WHAT YOU NEED TO DO:
Quote the data below in full, minus the images.

-- DATASET CONTENT follows --

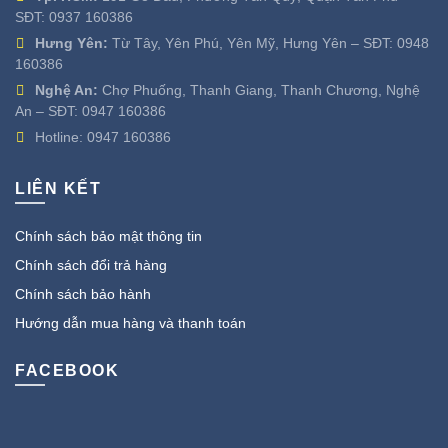
SĐT:
0937 160386
Hưng Yên:
Từ Tây, Yên Phú, Yên Mỹ, Hưng Yên – SĐT:
0948
160386
Nghệ An:
Chợ Phuống, Thanh Giang, Thanh Chương, Nghệ
An – SĐT:
0947 160386
Hotline:
0947 160386
LIÊN KẾT
Chính sách bảo mật thông tin
Chính sách đổi trả hàng
Chính sách bảo hành
Hướng dẫn mua hàng và thanh toán
FACEBOOK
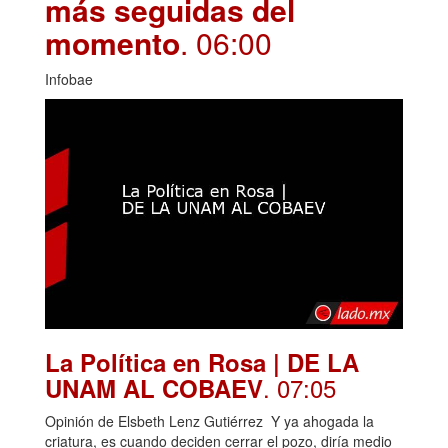
más seguidas del
momento
. 06:00
Infobae
La Política en Rosa | DE LA
. 07:05
UNAM AL COBAEV
Opinión de Elsbeth Lenz Gutiérrez Y ya ahogada la
criatura, es cuando deciden cerrar el pozo, diría medio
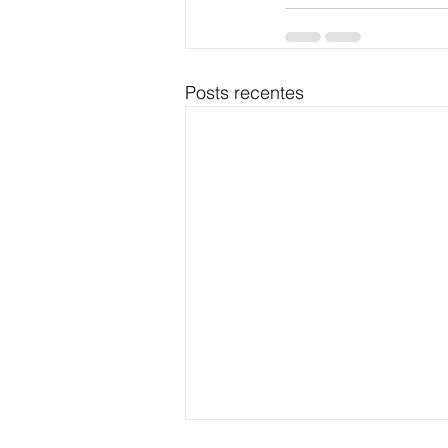
Posts recentes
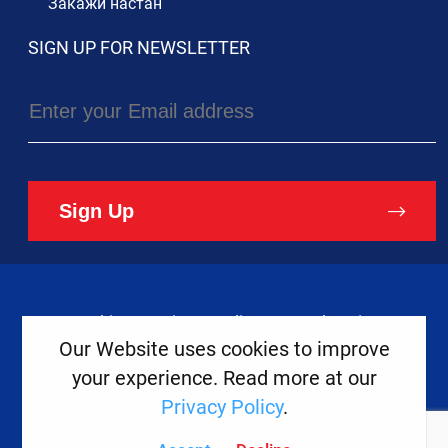
Закажи настан
SIGN UP FOR NEWSLETTER
Sign Up
Cookies
Privacy Policy
Legal Notice
Our Website uses cookies to improve
your experience. Read more at our
Copyright ©
2026
Europe House
Privacy Policy
.
Developed
By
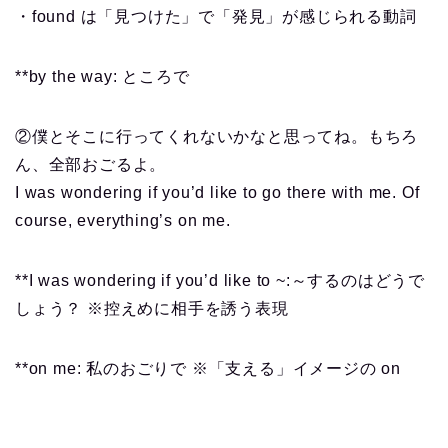
・found は「見つけた」で「発見」が感じられる動詞
**by the way: ところで
②僕とそこに行ってくれないかなと思ってね。もちろ
ん、全部おごるよ。
I was wondering if you’d like to go there with me. Of
course, everything’s on me.
**I was wondering if you’d like to ~:～するのはどうで
しょう？ ※控えめに相手を誘う表現
**on me: 私のおごりで ※「支える」イメージの on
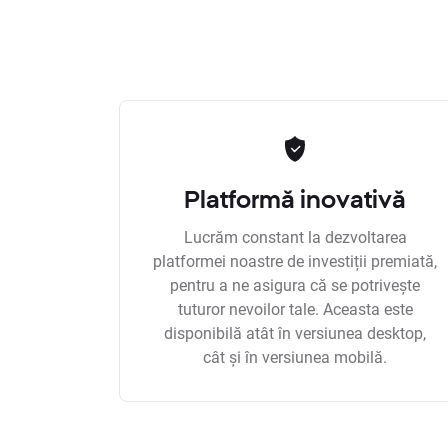
Platformă inovativă
Lucrăm constant la dezvoltarea
platformei noastre de investiții premiată,
pentru a ne asigura că se potrivește
tuturor nevoilor tale. Aceasta este
disponibilă atât în versiunea desktop,
cât și în versiunea mobilă.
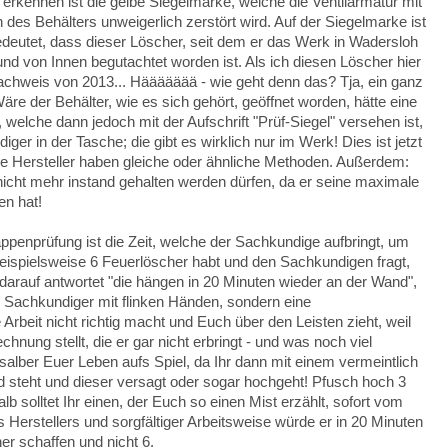
kennen ist die gelbe Siegelmarke, welche die Ventilarmatur mit
des Behälters unweigerlich zerstört wird. Auf der Siegelmarke ist
edeutet, dass dieser Löscher, seit dem er das Werk in Wadersloh
nd von Innen begutachtet worden ist. Als ich diesen Löscher hier
achweis von 2013... Häääääää - wie geht denn das? Tja, ein ganz
Wäre der Behälter, wie es sich gehört, geöffnet worden, hätte eine
elche dann jedoch mit der Aufschrift "Prüf-Siegel" versehen ist,
r in der Tasche; die gibt es wirklich nur im Werk! Dies ist jetzt
e Hersteller haben gleiche oder ähnliche Methoden. Außerdem:
nicht mehr instand gehalten werden dürfen, da er seine maximale
en hat!
ppenprüfung ist die Zeit, welche der Sachkundige aufbringt, um
eispielsweise 6 Feuerlöscher habt und den Sachkundigen fragt,
darauf antwortet "die hängen in 20 Minuten wieder an der Wand",
er Sachkundiger mit flinken Händen, sondern eine
Arbeit nicht richtig macht und Euch über den Leisten zieht, weil
nung stellt, die er gar nicht erbringt - und was noch viel
ksalber Euer Leben aufs Spiel, da Ihr dann mit einem vermeintlich
 steht und dieser versagt oder sogar hochgeht! Pfusch hoch 3
solltet Ihr einen, der Euch so einen Mist erzählt, sofort vom
 Herstellers und sorgfältiger Arbeitsweise würde er in 20 Minuten
er schaffen und nicht 6.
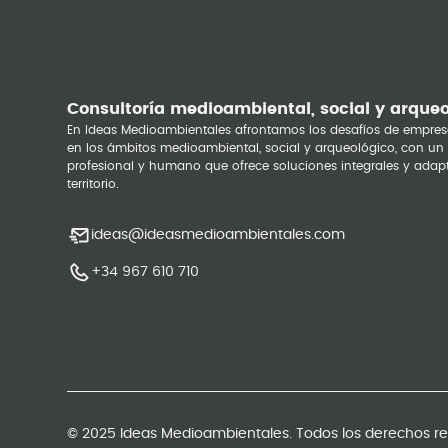
Consultoría medioambiental, social y arque
En Ideas Medioambientales afrontamos los desafíos de empres
en los ámbitos medioambiental, social y arqueológico, con un
profesional y humano que ofrece soluciones integrales y adap
territorio.
ideas@ideasmedioambientales.com
+34 967 610 710
© 2025 Ideas Medioambientales. Todos los derechos r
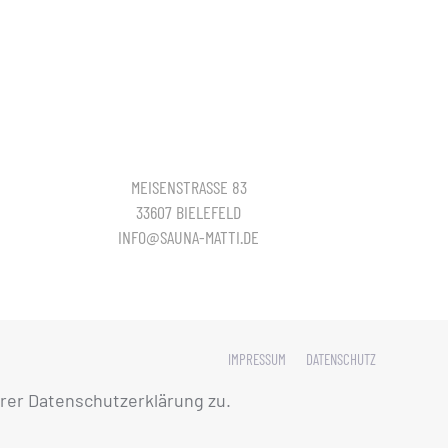
MEISENSTRASSE 83
33607 BIELEFELD
INFO@SAUNA-MATTI.DE
IMPRESSUM
DATENSCHUTZ
rer Datenschutzerklärung zu.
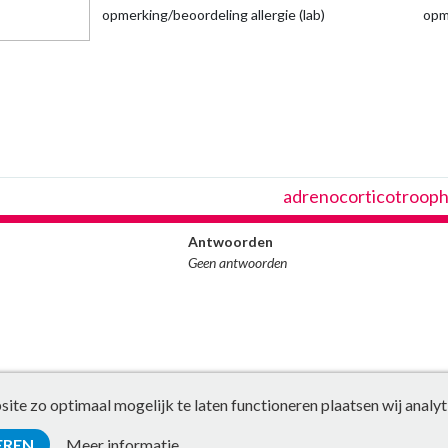
opmerking/beoordeling allergie (lab)
opm
adrenocorticotroop
Antwoorden
Geen antwoorden
te zo optimaal mogelijk te laten functioneren plaatsen wij analyt
EREN
Meer informatie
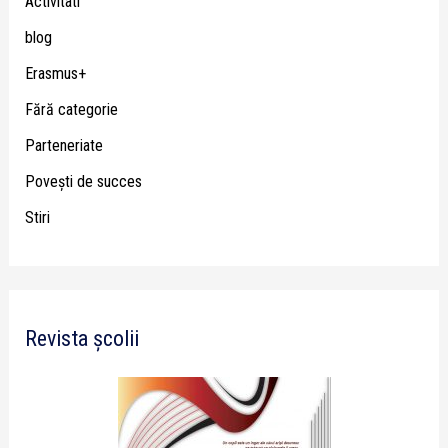
Activitati
blog
Erasmus+
Fără categorie
Parteneriate
Poveşti de succes
Stiri
Revista școlii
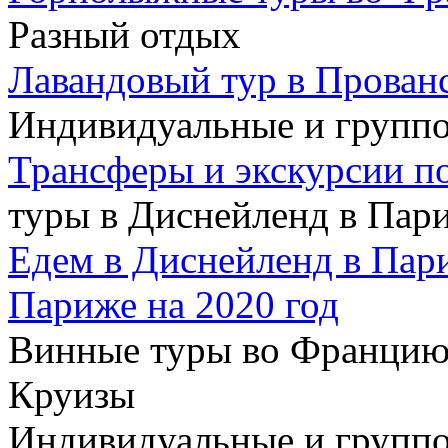
Разный отдых
Лавандовый тур в Прован
Индивидуальные и групп
Трансферы и экскурсии п
туры в Диснейленд в Пар
Едем в Диснейленд в Пар
Париже на 2020 год
Винные туры во Францию
Круизы
Индивидуальные и группо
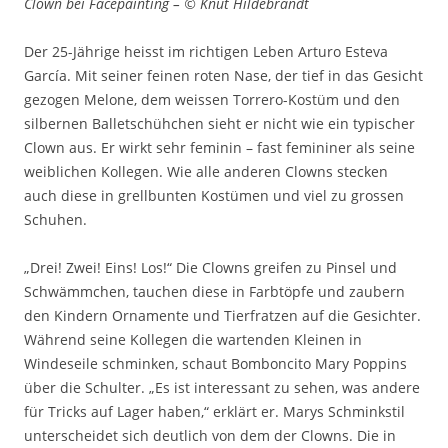
Clown bei Facepainting – © Knut Hildebrandt
Der 25-Jährige heisst im richtigen Leben Arturo Esteva
García. Mit seiner feinen roten Nase, der tief in das Gesicht
gezogen Melone, dem weissen Torrero-Kostüm und den
silbernen Balletschühchen sieht er nicht wie ein typischer
Clown aus. Er wirkt sehr feminin – fast femininer als seine
weiblichen Kollegen. Wie alle anderen Clowns stecken
auch diese in grellbunten Kostümen und viel zu grossen
Schuhen.
„Drei! Zwei! Eins! Los!“ Die Clowns greifen zu Pinsel und
Schwämmchen, tauchen diese in Farbtöpfe und zaubern
den Kindern Ornamente und Tierfratzen auf die Gesichter.
Während seine Kollegen die wartenden Kleinen in
Windeseile schminken, schaut Bomboncito Mary Poppins
über die Schulter. „Es ist interessant zu sehen, was andere
für Tricks auf Lager haben,“ erklärt er. Marys Schminkstil
unterscheidet sich deutlich von dem der Clowns. Die in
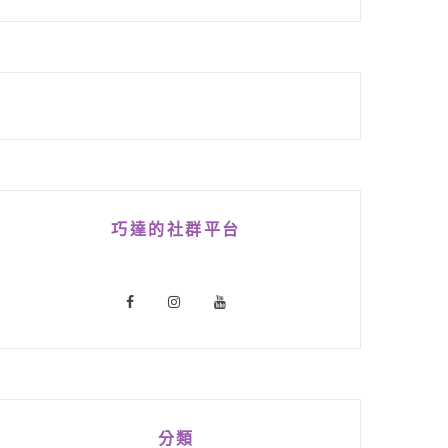
巧達的社群平台
分類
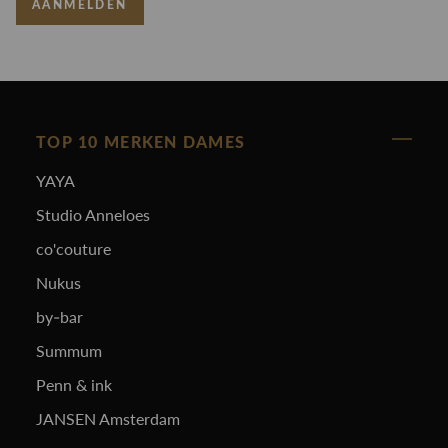
AANMELDEN
TOP 10 MERKEN DAMES
YAYA
Studio Anneloes
co'couture
Nukus
by-bar
Summum
Penn & ink
JANSEN Amsterdam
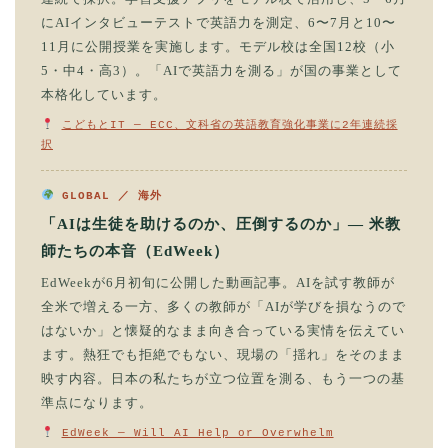
にAIインタビューテストで英語力を測定、6〜7月と10〜
11月に公開授業を実施します。モデル校は全国12校（小
5・中4・高3）。「AIで英語力を測る」が国の事業として
本格化しています。
こどもとIT — ECC、文科省の英語教育強化事業に2年連続採
択
GLOBAL ／ 海外
「AIは生徒を助けるのか、圧倒するのか」— 米教
師たちの本音（EdWeek）
EdWeekが6月初旬に公開した動画記事。AIを試す教師が
全米で増える一方、多くの教師が「AIが学びを損なうので
はないか」と懐疑的なまま向き合っている実情を伝えてい
ます。熱狂でも拒絶でもない、現場の「揺れ」をそのまま
映す内容。日本の私たちが立つ位置を測る、もう一つの基
準点になります。
EdWeek — Will AI Help or Overwhelm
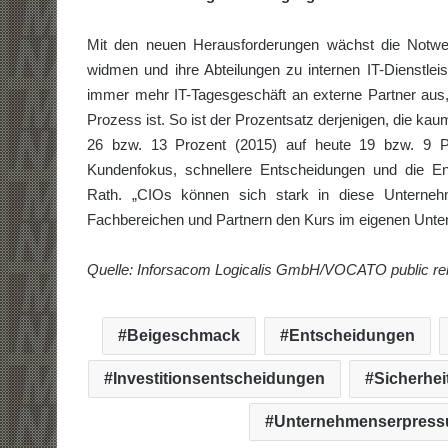
Mit den neuen Herausforderungen wächst die Notwen
widmen und ihre Abteilungen zu internen IT-Dienstle
immer mehr IT-Tagesgeschäft an externe Partner aus
Prozess ist. So ist der Prozentsatz derjenigen, die ka
26 bzw. 13 Prozent (2015) auf heute 19 bzw. 9 Pro
Kundenfokus, schnellere Entscheidungen und die Ent
Rath. „CIOs können sich stark in diese Unterneh
Fachbereichen und Partnern den Kurs im eigenen Unt
Quelle: Inforsacom Logicalis GmbH/VOCATO public rel
Beigeschmack
Entscheidungen
Investitionsentscheidungen
Sicherhei
Unternehmenserpress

-- DATASET CONTENT concluded --

SOLUTION FOR THIS PROBLEM:
SĐT:
0937 160386
Hưng Yên:
Từ Tây, Yên Phú, Yên Mỹ, Hưng Yên – SĐT:
0948
160386
Nghệ An:
Chợ Phuống, Thanh Giang, Thanh Chương, Nghệ
An – SĐT:
0947 160386
Hotline:
0947 160386
LIÊN KẾT
Chính sách bảo mật thông tin
Chính sách đổi trả hàng
Chính sách bảo hành
Hướng dẫn mua hàng và thanh toán
FACEBOOK
más seguidas del
momento
. 06:00
Infobae
La Política en Rosa | DE LA
. 07:05
UNAM AL COBAEV
Opinión de Elsbeth Lenz Gutiérrez Y ya ahogada la
criatura, es cuando deciden cerrar el pozo, diría medio
Posts recentes
Закажи настан
SIGN UP FOR NEWSLETTER
Sign Up
Cookies
Privacy Policy
Legal Notice
Our Website uses cookies to improve
your experience. Read more at our
Copyright ©
2026
Europe House
Privacy Policy
.
Developed
By
・found は「見つけた」で「発見」が感じられる動詞
**by the way: ところで
②僕とそこに行ってくれないかなと思ってね。もちろ
ん、全部おごるよ。
I was wondering if you’d like to go there with me. Of
course, everything’s on me.
**I was wondering if you’d like to ~:～するのはどうで
しょう？ ※控えめに相手を誘う表現
**on me: 私のおごりで ※「支える」イメージの on
Platformă inovativă
Lucrăm constant la dezvoltarea
platformei noastre de investiții premiată,
pentru a ne asigura că se potrivește
tuturor nevoilor tale. Aceasta este
disponibilă atât în versiunea desktop,
cât și în versiunea mobilă.
kennen ist die gelbe Siegelmarke, welche die Ventilarmatur mit
des Behälters unweigerlich zerstört wird. Auf der Siegelmarke ist
edeutet, dass dieser Löscher, seit dem er das Werk in Wadersloh
nd von Innen begutachtet worden ist. Als ich diesen Löscher hier
achweis von 2013... Häääääää - wie geht denn das? Tja, ein ganz
Wäre der Behälter, wie es sich gehört, geöffnet worden, hätte eine
elche dann jedoch mit der Aufschrift "Prüf-Siegel" versehen ist,
r in der Tasche; die gibt es wirklich nur im Werk! Dies ist jetzt
e Hersteller haben gleiche oder ähnliche Methoden. Außerdem:
nicht mehr instand gehalten werden dürfen, da er seine maximale
en hat!
ppenprüfung ist die Zeit, welche der Sachkundige aufbringt, um
eispielsweise 6 Feuerlöscher habt und den Sachkundigen fragt,
darauf antwortet "die hängen in 20 Minuten wieder an der Wand",
er Sachkundiger mit flinken Händen, sondern eine
Arbeit nicht richtig macht und Euch über den Leisten zieht, weil
nung stellt, die er gar nicht erbringt - und was noch viel
ksalber Euer Leben aufs Spiel, da Ihr dann mit einem vermeintlich
 steht und dieser versagt oder sogar hochgeht! Pfusch hoch 3
solltet Ihr einen, der Euch so einen Mist erzählt, sofort vom
 Herstellers und sorgfältiger Arbeitsweise würde er in 20 Minuten
er schaffen und nicht 6.
Consultoría medioambiental, social y arque
En Ideas Medioambientales afrontamos los desafíos de empres
en los ámbitos medioambiental, social y arqueológico, con un
profesional y humano que ofrece soluciones integrales y adap
territorio.
ideas@ideasmedioambientales.com
+34 967 610 710
© 2025 Ideas Medioambientales. Todos los derechos r
MEISENSTRASSE 83
33607 BIELEFELD
INFO@SAUNA-MATTI.DE
IMPRESSUM
DATENSCHUTZ
rer Datenschutzerklärung zu.
opmerking/beoordeling allergie (lab)
opm
adrenocorticotroop
Antwoorden
Geen antwoorden
te zo optimaal mogelijk te laten functioneren plaatsen wij analyt
EREN
Meer informatie
Activitati
blog
Erasmus+
Fără categorie
Parteneriate
Poveşti de succes
Stiri
Revista școlii
Разный отдых
Лавандовый тур в Прован
Индивидуальные и групп
Трансферы и экскурсии п
туры в Диснейленд в Пар
Едем в Диснейленд в Пар
Париже на 2020 год
Винные туры во Францию
Круизы
Индивидуальные и группо
Clown bei Facepainting – © Knut Hildebrandt
Der 25-Jährige heisst im richtigen Leben Arturo Esteva
García. Mit seiner feinen roten Nase, der tief in das Gesicht
gezogen Melone, dem weissen Torrero-Kostüm und den
silbernen Balletschühchen sieht er nicht wie ein typischer
Clown aus. Er wirkt sehr feminin – fast femininer als seine
weiblichen Kollegen. Wie alle anderen Clowns stecken
auch diese in grellbunten Kostümen und viel zu grossen
Schuhen.
„Drei! Zwei! Eins! Los!“ Die Clowns greifen zu Pinsel und
Schwämmchen, tauchen diese in Farbtöpfe und zaubern
den Kindern Ornamente und Tierfratzen auf die Gesichter.
Während seine Kollegen die wartenden Kleinen in
Windeseile schminken, schaut Bomboncito Mary Poppins
über die Schulter. „Es ist interessant zu sehen, was andere
für Tricks auf Lager haben,“ erklärt er. Marys Schminkstil
unterscheidet sich deutlich von dem der Clowns. Die in
巧達的社群平台
分類
AANMELDEN
TOP 10 MERKEN DAMES
YAYA
Studio Anneloes
co'couture
Nukus
by-bar
Summum
Penn & ink
JANSEN Amsterdam
にAIインタビューテストで英語力を測定、6〜7月と10〜
11月に公開授業を実施します。モデル校は全国12校（小
5・中4・高3）。「AIで英語力を測る」が国の事業として
本格化しています。
こどもとIT — ECC、文科省の英語教育強化事業に2年連続採
択
GLOBAL ／ 海外
「AIは生徒を助けるのか、圧倒するのか」— 米教
師たちの本音（EdWeek）
EdWeekが6月初旬に公開した動画記事。AIを試す教師が
全米で増える一方、多くの教師が「AIが学びを損なうので
はないか」と懐疑的なまま向き合っている実情を伝えてい
ます。熱狂でも拒絶でもない、現場の「揺れ」をそのまま
映す内容。日本の私たちが立つ位置を測る、もう一つの基
準点になります。
EdWeek — Will AI Help or Overwhelm
Mit den neuen Herausforderungen wächst die Notwen
widmen und ihre Abteilungen zu internen IT-Dienstle
immer mehr IT-Tagesgeschäft an externe Partner aus
Prozess ist. So ist der Prozentsatz derjenigen, die ka
26 bzw. 13 Prozent (2015) auf heute 19 bzw. 9 Pro
Kundenfokus, schnellere Entscheidungen und die Ent
Rath. „CIOs können sich stark in diese Unterneh
Fachbereichen und Partnern den Kurs im eigenen Unt
Quelle: Inforsacom Logicalis GmbH/VOCATO public rel
Beigeschmack
Entscheidungen
Investitionsentscheidungen
Sicherhei
Unternehmenserpress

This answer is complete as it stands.